Personal information
- Full name: Clarence Leon Parfitt
- Born: 16 July 1944 (age 82) St. George's Parish, Bermuda
- Batting: Left-handed
- Bowling: Left-arm medium

International information
- National side: Bermuda;

Domestic team information
- 1988–1990: Scotland
- 1971/72: Bermuda

Career statistics
| Competition | First-class | List A |
| Matches | 1 | 9 |
| Runs scored | 2 | 10 |
| Batting average | – | 10.00 |
| 100s/50s | –/– | –/– |
| Top score | 1* | 9* |
| Balls bowled | 228 | 588 |
| Wickets | 5 | 9 |
| Bowling average | 12.20 | 30.33 |
| 5 wickets in innings | 1 | – |
| 10 wickets in match | – | – |
| Best bowling | 5/61 | 4/16 |
| Catches/stumpings | 1/– | 1/– |
- Source: CricketArchive, 13 October 2011

= Clarence Parfitt =

Bermudian/Scottish cricketer (born 1944)

Clarence Parfitt (born 16 July 1944 in Bermuda) is a former Bermudian and Scottish cricketer. He was a left-handed batsman and left-arm medium pace bowler. He is reputed to be the greatest bowler that Bermuda has produced. He started his career in his native Bermuda, playing one first-class match against New Zealand in 1972, taking five wickets in New Zealand's only innings. It was the maiden first-class match to be played by the Bermuda cricket team. He also represented Bermuda in the 1979 ICC Trophy.

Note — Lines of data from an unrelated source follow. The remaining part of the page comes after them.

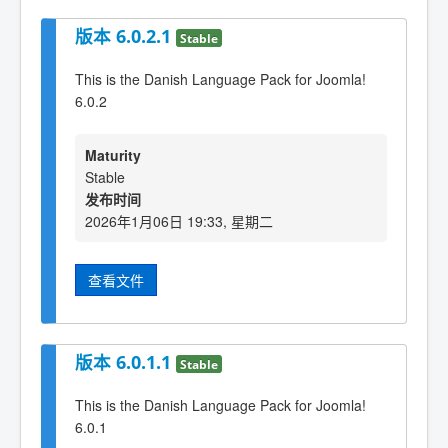
版本 6.0.2.1
Stable
This is the Danish Language Pack for Joomla!
6.0.2
Maturity
Stable
发布时间
2026年1月06日 19:33, 星期二
查看文件
版本 6.0.1.1
Stable
This is the Danish Language Pack for Joomla!
6.0.1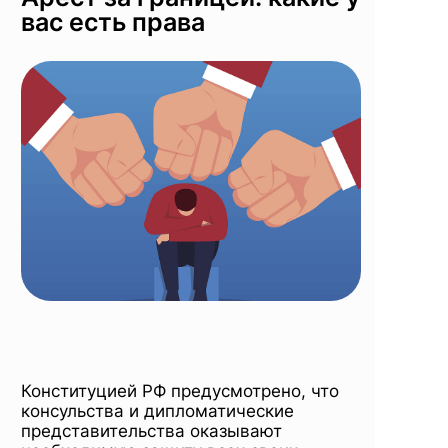
вас есть права
Конституцией РФ предусмотрено, что
консульства и дипломатические
представительства оказывают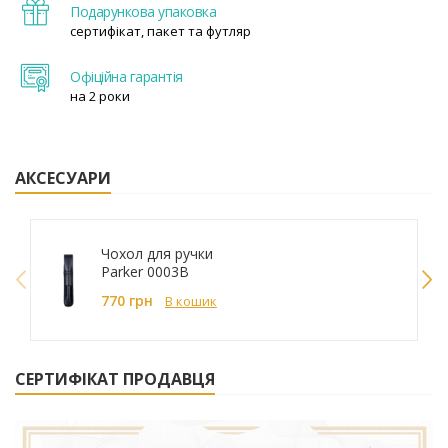
Подарункова упаковка
сертифікат, пакет та футляр
Офіційна гарантія
на 2 роки
АКСЕСУАРИ
Чохол для ручки
Parker 0003B
770 грн
В кошик
СЕРТИФІКАТ ПРОДАВЦЯ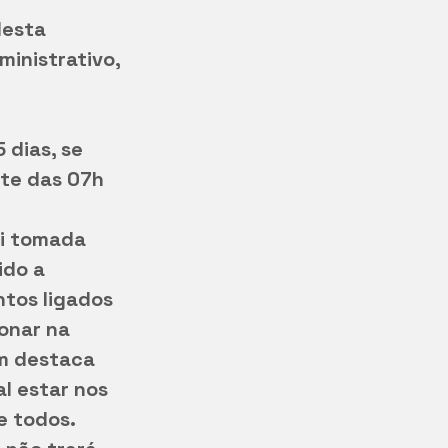
desta 
inistrativo, 
 dias, se 
te das 07h 
oi tomada 
ido a 
tos ligados 
onar na 
m destaca 
l estar nos 
e todos. 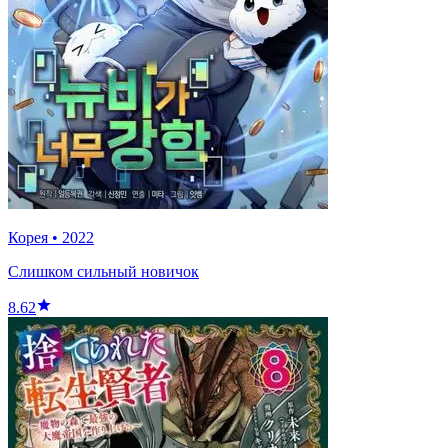
Корея
•
2022
Слишком сильный новичок
8.62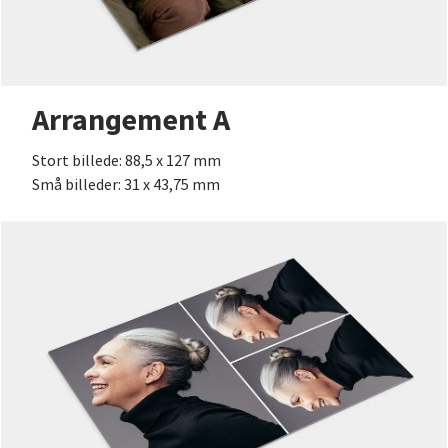
Arrangement A
Stort billede: 88,5 x 127 mm
Små billeder: 31 x 43,75 mm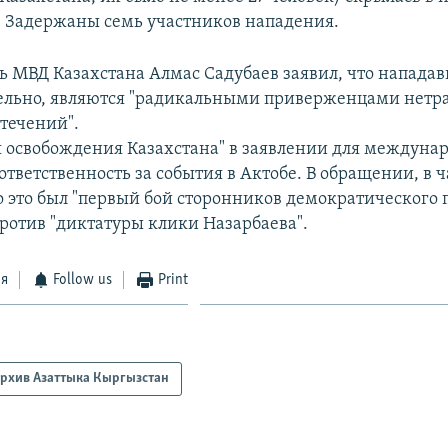
 Задержаны семь участников нападения.
ь МВД Казахстана Алмас Садубаев заявил, что напада
ельно, являются "радикальными приверженцами нет
течений".
 освобождения Казахстана" в заявлении для междун
 ответственность за события в Актобе. В обращении, в ч
то это был "первый бой сторонников демократического 
против "диктатуры клики Назарбаева".
ся
Follow us
Print
рхив Азаттыка Кыргызстан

He later settled in Scotland and would go on to play for the Scottish cricket team on twelve occasions, including nine List A matches, between 1988 and 1990, making his debut against Derbyshire. He is now a Development Officer for Cricket Scotland, and was inducted into Bermuda's sporting hall of fame in 2004.